Data in this exercise:
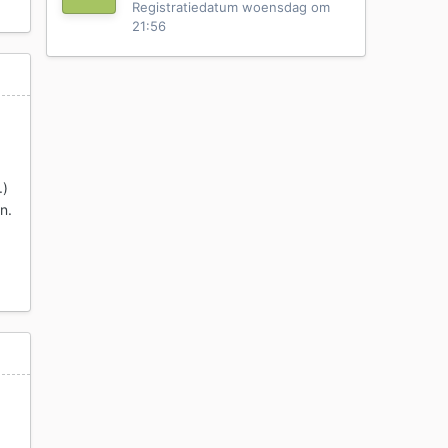
Registratiedatum
woensdag om
21:56
.)
n.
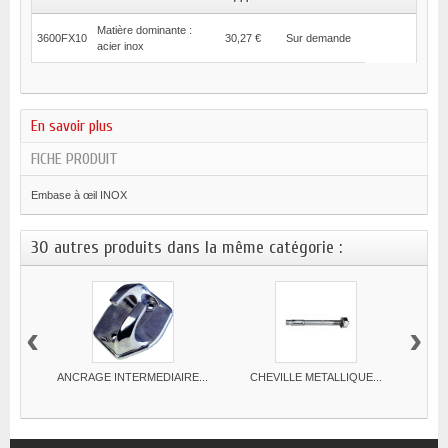
Matière dominante :
3600FX10
30,27 €
Sur demande
acier inox
En savoir plus
FICHE PRODUIT
Embase à œil INOX
30 autres produits dans la même catégorie :
‹
›
ANCRAGE INTERMEDIAIRE...
CHEVILLE METALLIQUE...
CH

Exercise directions: The result should be an exact retyped version of all the entries above, containing no pictures.

Problem solution:
Registratiedatum
woensdag om
21:56
.)
n.
Matière dominante :
3600FX10
30,27 €
Sur demande
acier inox
En savoir plus
FICHE PRODUIT
Embase à œil INOX
30 autres produits dans la même catégorie :
‹
›
ANCRAGE INTERMEDIAIRE...
CHEVILLE METALLIQUE...
CH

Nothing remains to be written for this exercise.